The circuit has $n+1$ qubits, the first qubit is the control qubit, and the operation on the rest $n$ qubits is the tensor product of $n$ phase rotations $R^{\otimes n}$.

from qiskit import *
from qiskit.extensions import *
import qiskit.extensions.unitary
import cmath as cm
import numpy as np
import math as m
from qiskit.aqua.utils import tensorproduct


n=10
c = QuantumRegister(1, "c")
q = QuantumRegister(n, "q")
cl = ClassicalRegister(2, "cl")
circ = QuantumCircuit( c, q, cl)


phase=cm.exp(cm.pi*complex(0,1)*(1/4))
matrixR=np.array([[phase,0],[0,1]])
matrixTe= matrixR
for _ in range(n-1):
    matrixTe=tensorproduct(matrixTe,matrixR)
matrixOp=matrixTe

gateCR=UnitaryGate(matrixOp).control(num_ctrl_qubits=1)

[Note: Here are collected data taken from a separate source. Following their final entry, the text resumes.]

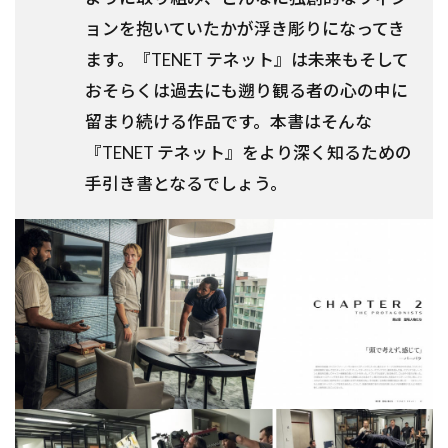
ョンを抱いていたかが浮き彫りになってき
ます。『TENET テネット』は未来も――そして
おそらくは過去にも遡り――観る者の心の中に
留まり続ける作品です。本書はそんな
『TENET テネット』をより深く知るための
手引き書となるでしょう。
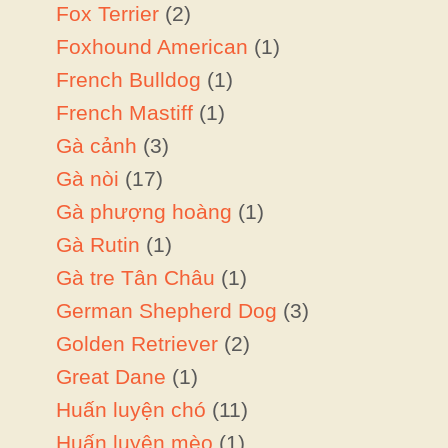
Fox Terrier
(2)
Foxhound American
(1)
French Bulldog
(1)
French Mastiff
(1)
Gà cảnh
(3)
Gà nòi
(17)
Gà phượng hoàng
(1)
Gà Rutin
(1)
n
Gà tre Tân Châu
(1)
German Shepherd Dog
(3)
Golden Retriever
(2)
Great Dane
(1)
Huấn luyện chó
(11)
Huấn luyện mèo
(1)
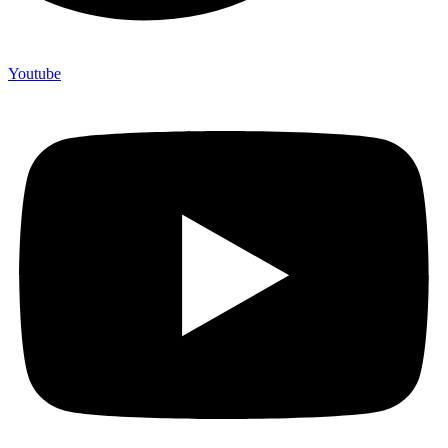
Youtube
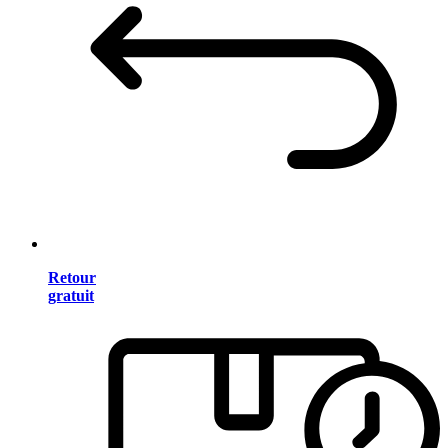
Retour
gratuit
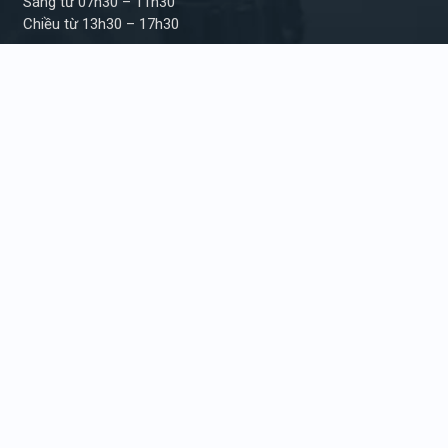
Sáng từ 07h30 – 11h30
Chiều từ 13h30 – 17h30
TƯ VẤN ĐẶT HÀNG
Hỗ trợ kỹ thuật
Tư vấn báo giá
09 6868 39 61
09 6868 39 61
Chúng tôi không thực hiện bất kì yêu cầu nâng
giá, kê giá từ phía khách hàng và nhân viên.
Copyright © 2010
Quảng cáo Anh Đông
. Design
by
LohoDesign
HƯỚNG DẪN SỬ DỤNG
Hướng dẫn đặt hàng online
Giao hàng và vận chuyển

qubits=[m for m in reversed(q)]
circ.append(gateCR, qubits) 

For $n\geq10$, I get the following error message:
enter image description here
enter image description here

I understand the problem lies in the size of the matrix when it has phase in it. I tried to build a gate for $n=10$ when the operation has no phase, and it worked without any problem!

My question is, is there any workaround to fix this problem? What does the comment hack to correct global phase; should fix to prevent need for correction here in the source code mean?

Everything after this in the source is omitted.